School of Computer Engineering/PDCC/SANDS Research Group @ NTU Singapore | A*Star

mTeam: A Creative Environment For Mobile Knowledge Workers

Overview

This project investigated a full-spectrum of research topics and technologies to enable collaboration among knowledge workers, including algorithmic foundations and basic research on networked distributed systems which supports upper layer functionalities and ubiquity, social networking (analysis) to facilitate new collaboration opportunities and finally the collaboration tools themselves to carry out the tasks and manage such collaborations.

Status: This project (funded by A*Star for the period of March 2008 - August 2011) has successfully ended, achieving all its scientific objectives. It was carried out in collaboration with Dr.
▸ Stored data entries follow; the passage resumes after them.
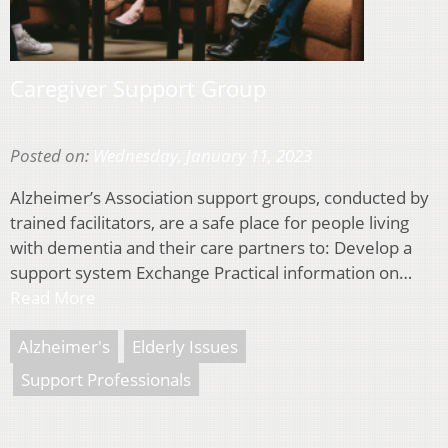
Caregiver Support Group
Posted on:
Wednesday, January 11, 2023
Alzheimer’s Association support groups, conducted by
trained facilitators, are a safe place for people living
with dementia and their care partners to: Develop a
support system Exchange Practical information on…
Read More
Alzheimer's
Elderly Issues
Support Professionals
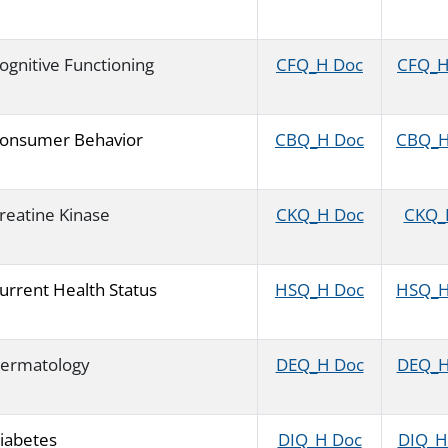
ognitive Functioning
CFQ_H Doc
CFQ_H 
onsumer Behavior
CBQ_H Doc
CBQ_H 
reatine Kinase
CKQ_H Doc
CKQ_H
urrent Health Status
HSQ_H Doc
HSQ_H 
ermatology
DEQ_H Doc
DEQ_H 
iabetes
DIQ_H Doc
DIQ_H 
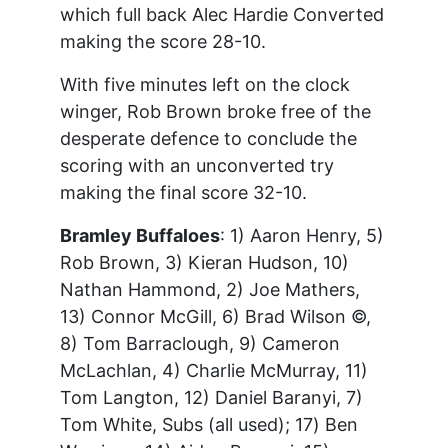
which full back Alec Hardie Converted
making the score 28-10.
With five minutes left on the clock
winger, Rob Brown broke free of the
desperate defence to conclude the
scoring with an unconverted try
making the final score 32-10.
Bramley Buffaloes
: 1) Aaron Henry, 5)
Rob Brown, 3) Kieran Hudson, 10)
Nathan Hammond, 2) Joe Mathers,
13) Connor McGill, 6) Brad Wilson ©,
8) Tom Barraclough, 9) Cameron
McLachlan, 4) Charlie McMurray, 11)
Tom Langton, 12) Daniel Baranyi, 7)
Tom White, Subs (all used); 17) Ben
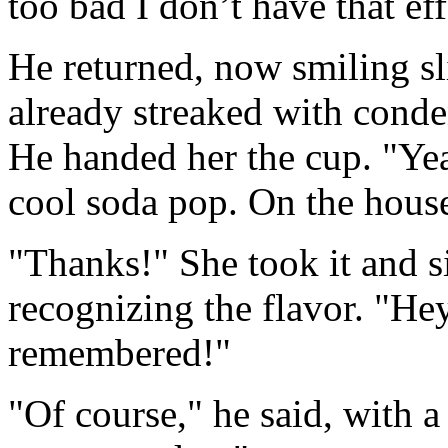
too bad I don’t have that ef
He returned, now smiling sli
already streaked with conde
He handed her the cup. "Yea
cool soda pop. On the hous
"Thanks!" She took it and s
recognizing the flavor. "Hey
remembered!"
"Of course," he said, with 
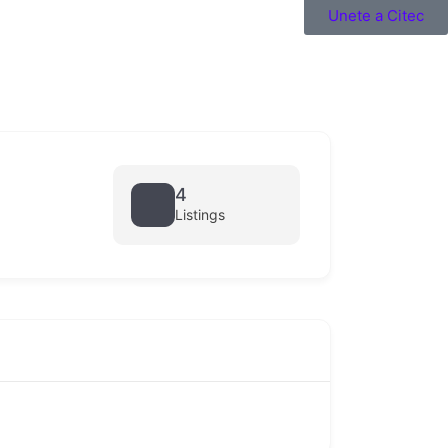
Unete a Citec
4
Listings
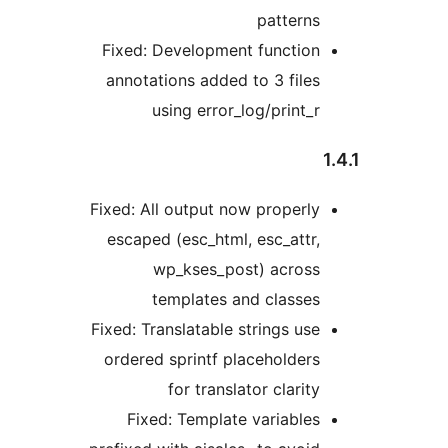
patterns
Fixed: Development function
annotations added to 3 files
using error_log/print_r
Fixed: All output now properly
escaped (esc_html, esc_attr,
wp_kses_post) across
templates and classes
Fixed: Translatable strings use
ordered sprintf placeholders
for translator clarity
Fixed: Template variables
Adam Wierzbicki from Polish Japanese Institute of Information Technology.

Research highlights

Some of the important achievements of this project are described next. The accompanying figure also provides an overview of the different components studied in the project, and the overall mTeam roadmap.


Novel communication primitives for information dissemination: 

We looked into several families of communication and information disseminations problems.  

In collaborative applications, updates need to be propagated to all users in a timely and reliable manner. In ad-hoc settings, this may be non-trivial. We propose a multicast overlay, to determine the topology optimizing the latency, cost and stability of the overlay [C3,J5], taking into account heterogeneity of network usage and resources among the participants. The very notion of such optimized overlay is significantly novel despite a huge body of work on other kinds of multicast overlays. Such multi-objective optimization of multicast overlay topology becomes essential when using it to disseminate updates for collaborative applications in a heterogeneous environment. The implementation of such a multi-objective optimized multicast overlay (MoMo) is available as open-source [http://code.google.com/p/momocomm/].

 Besides updates for explicit collaborative activities within a collaboration session, large scale systems need some basic substrates for information dissemination and notification. Web based publish/subscribe mechanism (RSS feeds) is a standard mechanism, but requires the information consumers to continuously pull content from the source to emulate the push behavior. We looked at mechanisms to disseminate the updates in a peer-to-peer manner among the information consumers to alleviate server load and to enhance scalability of publish/subscribe. Using peers to carry out the dissemination however exposes it to different kind of vulnerabilities (e.g., content pollution, denial-of-service, free-riding, etc.). We investigated mechanisms to seamlessly secure peer-to-peer dissemination of RSS feeds [C1,C2,J4].

RSS based publish/subscribe assumes explicit subscription requests to specific information from a specific (single) source by information consumers. However, often one may not even be aware of what relevant information exists in a virtual community (for example, online social networks). We designed a gossip based mechanism [C15] for many-to-many information dissemination without explicit subscription using social network links and semantic affinity (GoDisco), which attempts to achieve high recall and precision, while keeping spamming effect minimal.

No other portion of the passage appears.